# static IP disconnecting?



## Maynard46 (Dec 31, 2009)

i have linksys WRT54G wireless g router and i recently setup a static IP for my xbox 360. Since doing this i have been forced to power off my router and modem due to the connection with xbox live being lost. I have also lost connection with my PC. 

i called my ISP when i setup the static ip to get the primary and secondary DNS. I setup my routers IP range from .100 to .105......and i setup the static ip as .150 for the 360

having to power off/on the router and modem isnt a huge deal, but its not something i was forced to do before and i wonder if i did something wrong with the static ip because it never did this before. 


also, i have always been told that a static ip opens all ports for that IP....but with the 360 you have ports that need to be opened and even though i used the static ip i still had to open these ports in the Port Range Forward area of the router.....why is this?

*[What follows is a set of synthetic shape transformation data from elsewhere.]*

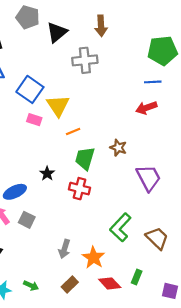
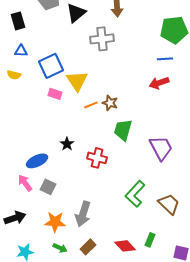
blue square: (30, 89) -> (51, 66), turned 30
brown star: (118, 148) -> (110, 103), moved
green trapezoid: (85, 158) -> (123, 130), moved
gray arrow: (64, 249) -> (83, 214), size x1.4
orange star: (94, 258) -> (55, 222), moved, turned -30
green arrow: (31, 286) -> (60, 248), moved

i am no networking person by any means and basically self taught. which in my case means i am not 100% sure and was hoping to get some accurate info on what im doing

thanks guys.....happy new year!


----------



## johnwill (Sep 26, 2002)

The static IP assignments doesn't open any ports, it just assigns the static IP address. You still have to open any required ports in the router.


----------



## Maynard46 (Dec 31, 2009)

thank you John for the quick reply. Any thoughts on the disconnections? every linksys router i have had has been complete garbage, so it wouldnt surprise me if this one was going as well.


----------



## johnwill (Sep 26, 2002)

No clue, but you can do some basic steps to try to improve it.

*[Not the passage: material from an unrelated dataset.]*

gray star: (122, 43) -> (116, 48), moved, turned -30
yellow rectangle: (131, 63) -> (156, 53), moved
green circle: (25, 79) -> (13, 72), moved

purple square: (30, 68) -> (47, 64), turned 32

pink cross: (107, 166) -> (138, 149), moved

Some things you can try here, listed in the order you should try them.


For wireless connections, remove all the stored wireless profiles and search for networks. You'll have to enter the encryption key again, which is sometimes the issue for connection problems.
For wireless connections, change the channel on the router, I like channels 1, 6, and 11 in the US.
For wireless connections, try moving either the wireless router/AP or the wireless computer. Even a couple of feet will sometimes make a big difference.
Update the network drivers (wired and wireless) on your computer to the latest available.
Update the firmware to the latest version available on the manufacturer's site.
Reset the router to factory defaults and reconfigure.

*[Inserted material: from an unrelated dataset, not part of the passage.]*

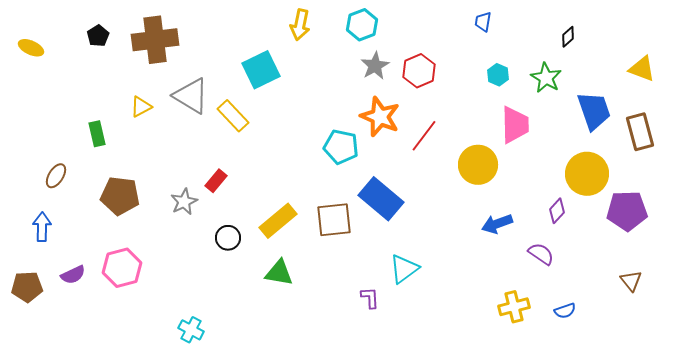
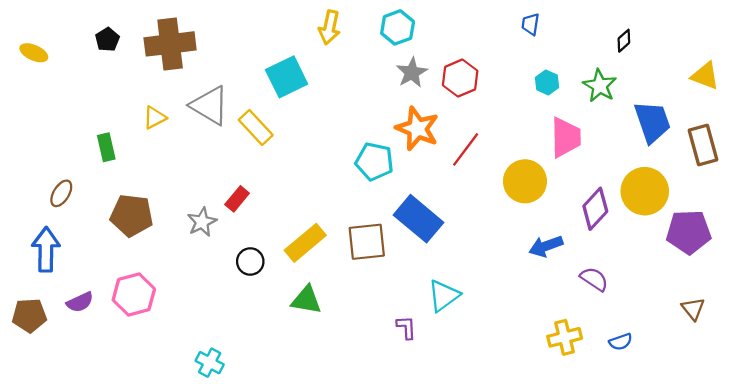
purple diamond: (557, 211) -> (595, 209), moved, size x1.5
blue arrow: (42, 227) -> (46, 249), size x1.4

Many times these measures will resolve a lot of intermittent issues.


----------



## Maynard46 (Dec 31, 2009)

thanks again John

i updated the firmware and will see how that works out. 

i have one other question. I use wired connections for my pc and 360, but i have other users in my home that connect via wireless. I am curious if there is a way to limit the amount of bandwidth the wireless users are getting to keep my wired connection running faster while they are online at the same time?

thanks!!


----------



## johnwill (Sep 26, 2002)

You can configure QoS in the router, but most SOHO routers don't have that effective an implementation of QoS to really make it work. If you have a router that's compatible with DD-WRT firmware, it has real bandwidth management.


----------